[Saved entries]
——

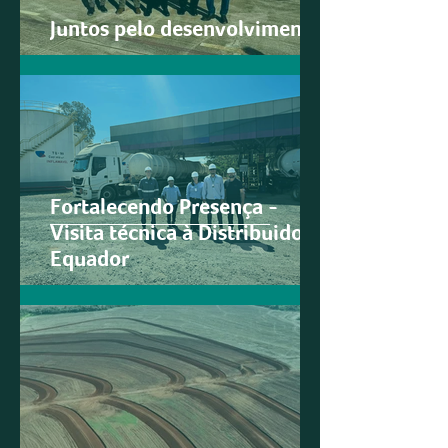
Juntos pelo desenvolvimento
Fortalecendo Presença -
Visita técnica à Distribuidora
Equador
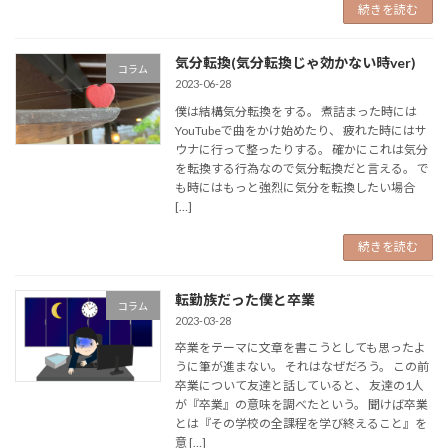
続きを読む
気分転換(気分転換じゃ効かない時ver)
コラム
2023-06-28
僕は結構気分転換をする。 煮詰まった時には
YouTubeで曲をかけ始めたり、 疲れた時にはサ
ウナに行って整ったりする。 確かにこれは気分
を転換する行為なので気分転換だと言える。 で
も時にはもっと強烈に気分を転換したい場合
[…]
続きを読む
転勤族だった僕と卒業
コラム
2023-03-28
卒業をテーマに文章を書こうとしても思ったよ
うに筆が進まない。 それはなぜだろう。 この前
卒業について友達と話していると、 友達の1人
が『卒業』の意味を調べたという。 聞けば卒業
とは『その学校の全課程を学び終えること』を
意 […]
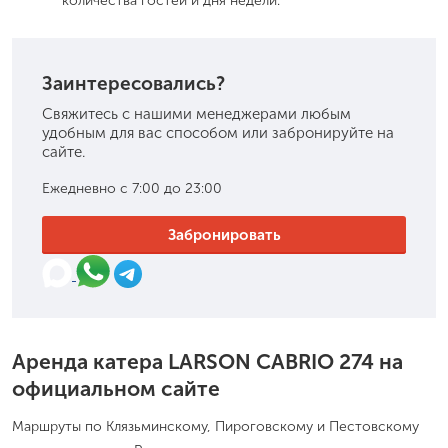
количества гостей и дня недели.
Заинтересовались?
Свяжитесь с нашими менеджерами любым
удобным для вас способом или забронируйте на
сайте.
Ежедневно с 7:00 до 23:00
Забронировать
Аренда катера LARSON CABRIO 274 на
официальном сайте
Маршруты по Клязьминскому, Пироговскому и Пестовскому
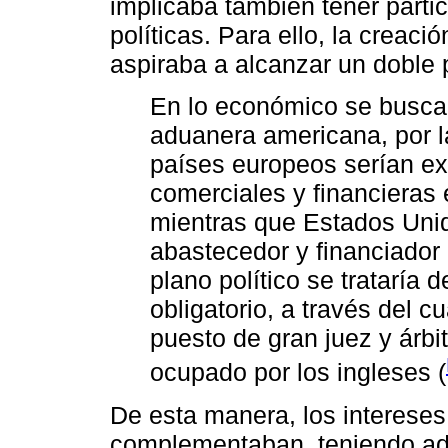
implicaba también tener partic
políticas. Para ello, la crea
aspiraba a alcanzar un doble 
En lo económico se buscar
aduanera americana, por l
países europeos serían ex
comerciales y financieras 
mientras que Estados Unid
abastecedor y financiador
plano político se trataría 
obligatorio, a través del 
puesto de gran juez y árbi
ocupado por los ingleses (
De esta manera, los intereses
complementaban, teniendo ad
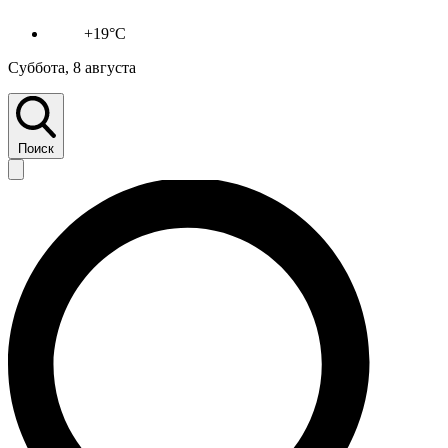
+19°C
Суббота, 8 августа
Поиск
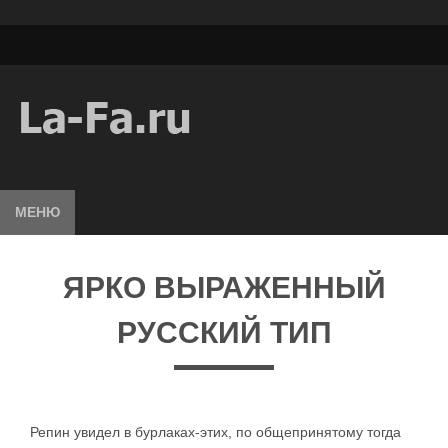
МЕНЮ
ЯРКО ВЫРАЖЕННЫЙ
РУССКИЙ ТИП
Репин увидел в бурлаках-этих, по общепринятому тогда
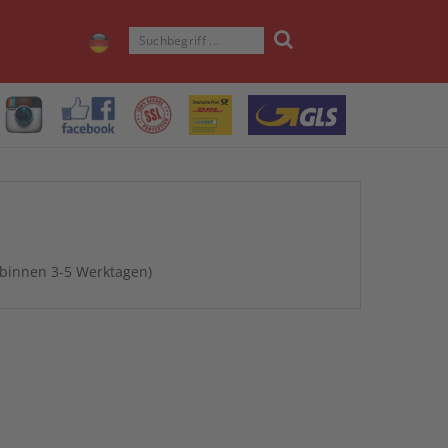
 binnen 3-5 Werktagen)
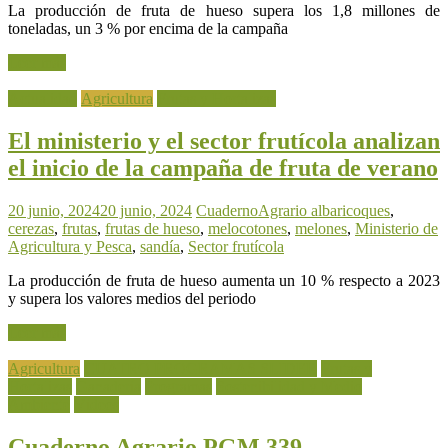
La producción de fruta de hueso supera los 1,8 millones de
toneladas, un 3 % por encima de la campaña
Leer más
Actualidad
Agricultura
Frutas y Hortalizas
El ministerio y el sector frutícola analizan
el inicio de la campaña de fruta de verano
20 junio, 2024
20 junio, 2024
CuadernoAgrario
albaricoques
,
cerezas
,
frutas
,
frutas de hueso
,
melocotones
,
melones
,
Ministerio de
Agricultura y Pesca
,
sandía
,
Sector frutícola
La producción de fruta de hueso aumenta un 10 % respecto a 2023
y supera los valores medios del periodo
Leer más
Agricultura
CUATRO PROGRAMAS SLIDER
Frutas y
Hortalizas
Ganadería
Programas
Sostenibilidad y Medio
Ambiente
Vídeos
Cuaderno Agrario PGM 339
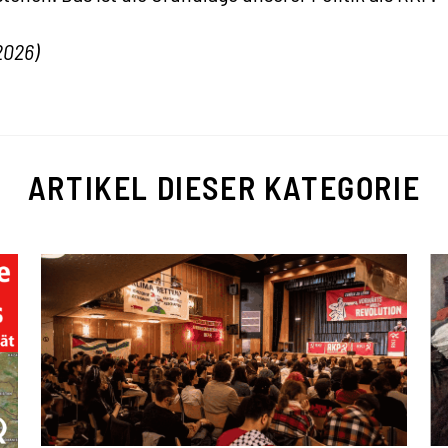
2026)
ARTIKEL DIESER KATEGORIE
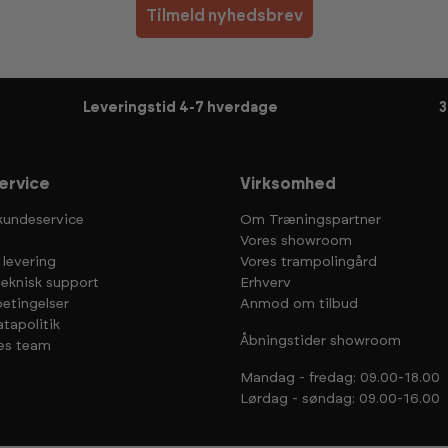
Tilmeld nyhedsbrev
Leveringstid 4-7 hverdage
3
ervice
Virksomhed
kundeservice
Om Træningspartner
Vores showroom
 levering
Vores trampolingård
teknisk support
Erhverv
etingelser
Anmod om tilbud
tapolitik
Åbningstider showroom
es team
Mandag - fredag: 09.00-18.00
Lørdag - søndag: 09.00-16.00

——

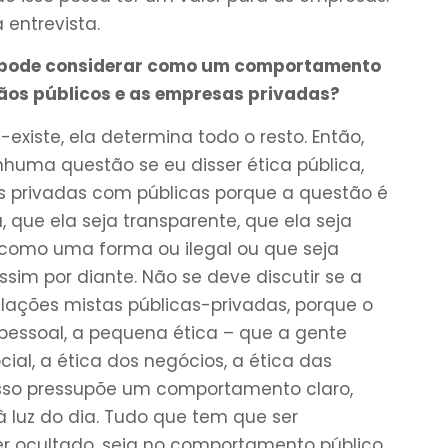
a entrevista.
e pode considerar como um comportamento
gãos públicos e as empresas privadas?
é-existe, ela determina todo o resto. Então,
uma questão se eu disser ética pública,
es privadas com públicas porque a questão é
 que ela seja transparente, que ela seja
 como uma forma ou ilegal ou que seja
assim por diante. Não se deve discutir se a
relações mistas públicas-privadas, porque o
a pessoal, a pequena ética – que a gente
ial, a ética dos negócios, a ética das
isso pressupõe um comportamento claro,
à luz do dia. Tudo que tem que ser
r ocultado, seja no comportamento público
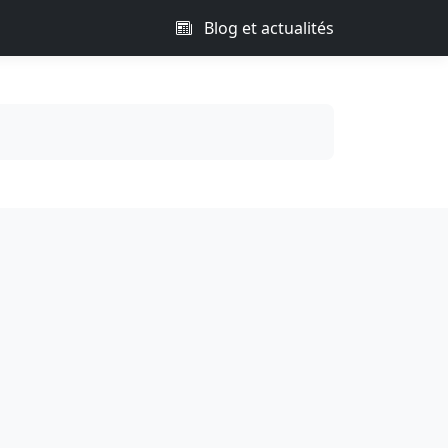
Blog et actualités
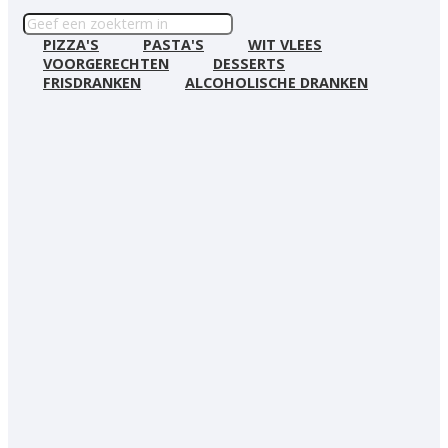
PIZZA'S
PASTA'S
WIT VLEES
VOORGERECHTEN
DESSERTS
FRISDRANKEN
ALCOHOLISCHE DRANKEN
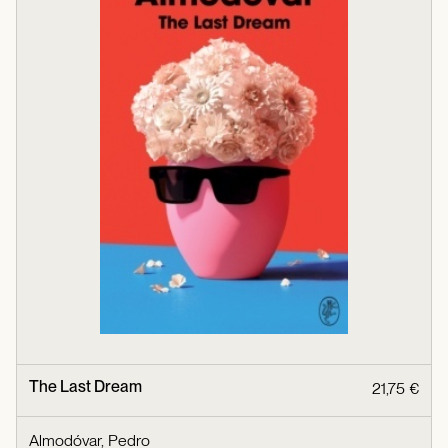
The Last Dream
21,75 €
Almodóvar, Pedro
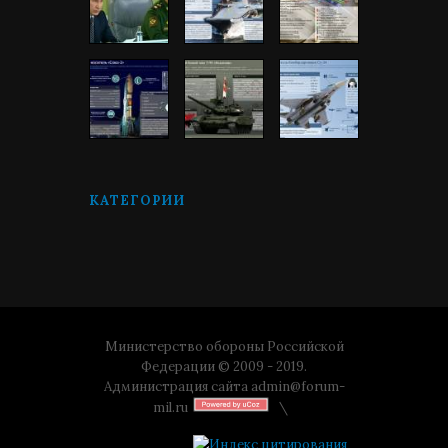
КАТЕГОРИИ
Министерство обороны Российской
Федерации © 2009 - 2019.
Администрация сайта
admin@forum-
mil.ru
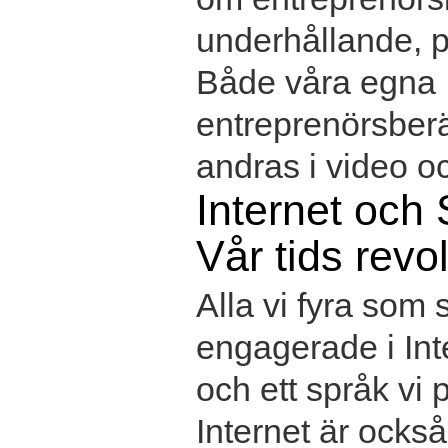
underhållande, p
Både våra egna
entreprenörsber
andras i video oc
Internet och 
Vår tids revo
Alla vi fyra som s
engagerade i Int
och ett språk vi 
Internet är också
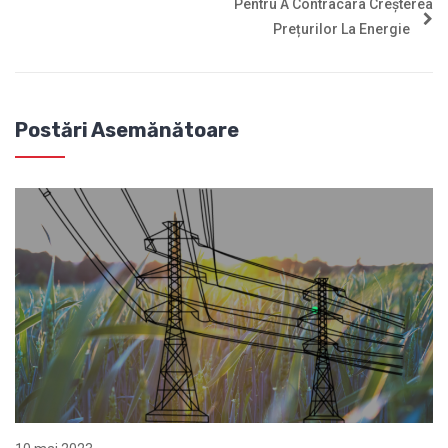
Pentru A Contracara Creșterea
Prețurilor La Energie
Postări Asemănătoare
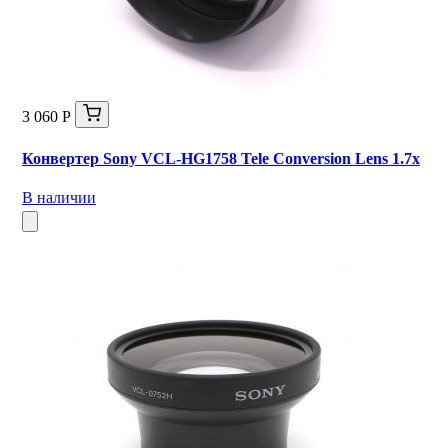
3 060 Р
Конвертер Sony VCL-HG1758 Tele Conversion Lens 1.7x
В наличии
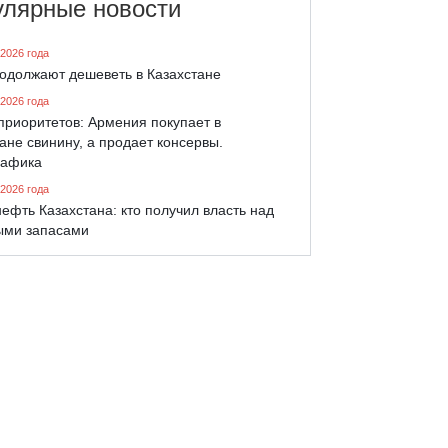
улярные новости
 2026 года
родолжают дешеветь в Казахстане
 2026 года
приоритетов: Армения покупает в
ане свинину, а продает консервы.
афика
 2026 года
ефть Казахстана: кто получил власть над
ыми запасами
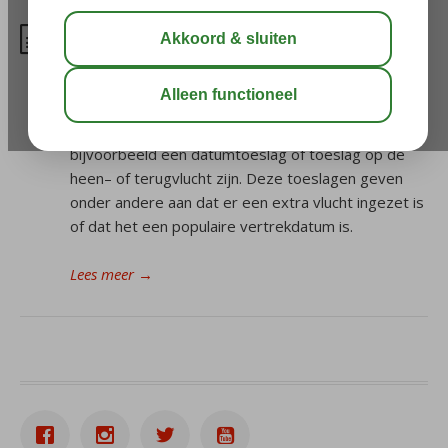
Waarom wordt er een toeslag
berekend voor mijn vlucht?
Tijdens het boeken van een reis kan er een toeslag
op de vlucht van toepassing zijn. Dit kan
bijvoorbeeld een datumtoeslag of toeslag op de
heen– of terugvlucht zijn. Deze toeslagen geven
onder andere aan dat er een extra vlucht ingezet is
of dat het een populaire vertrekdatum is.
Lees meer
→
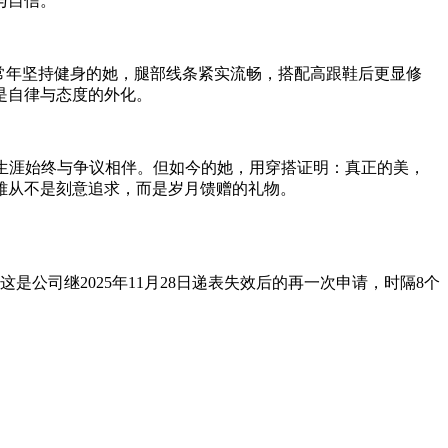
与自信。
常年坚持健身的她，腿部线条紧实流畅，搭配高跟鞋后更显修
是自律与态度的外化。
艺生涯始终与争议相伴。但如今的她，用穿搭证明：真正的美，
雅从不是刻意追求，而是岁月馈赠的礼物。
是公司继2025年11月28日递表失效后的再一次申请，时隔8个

——

Although pictures appear among the entries, please set down only the lines from the one with "Juntos pelo desenvolvimento" up to and including the one with "aduanera americana, por l", word for word.

TASK RESPONSE:
Juntos pelo desenvolvimento
Fortalecendo Presença -
Visita técnica à Distribuidora
Equador
続きを読む
気分転換(気分転換じゃ効かない時ver)
コラム
2023-06-28
僕は結構気分転換をする。 煮詰まった時には
YouTubeで曲をかけ始めたり、 疲れた時にはサ
ウナに行って整ったりする。 確かにこれは気分
を転換する行為なので気分転換だと言える。 で
も時にはもっと強烈に気分を転換したい場合
[…]
続きを読む
転勤族だった僕と卒業
コラム
2023-03-28
卒業をテーマに文章を書こうとしても思ったよ
うに筆が進まない。 それはなぜだろう。 この前
卒業について友達と話していると、 友達の1人
が『卒業』の意味を調べたという。 聞けば卒業
とは『その学校の全課程を学び終えること』を
意 […]
количества гостей и дня недели.
Заинтересовались?
Свяжитесь с нашими менеджерами любым
удобным для вас способом или забронируйте на
сайте.
Ежедневно с 7:00 до 23:00
Забронировать
Аренда катера LARSON CABRIO 274 на
официальном сайте
Маршруты по Клязьминскому, Пироговскому и Пестовскому
implicaba también tener partic
políticas. Para ello, la crea
aspiraba a alcanzar un doble 
En lo económico se buscar
aduanera americana, por l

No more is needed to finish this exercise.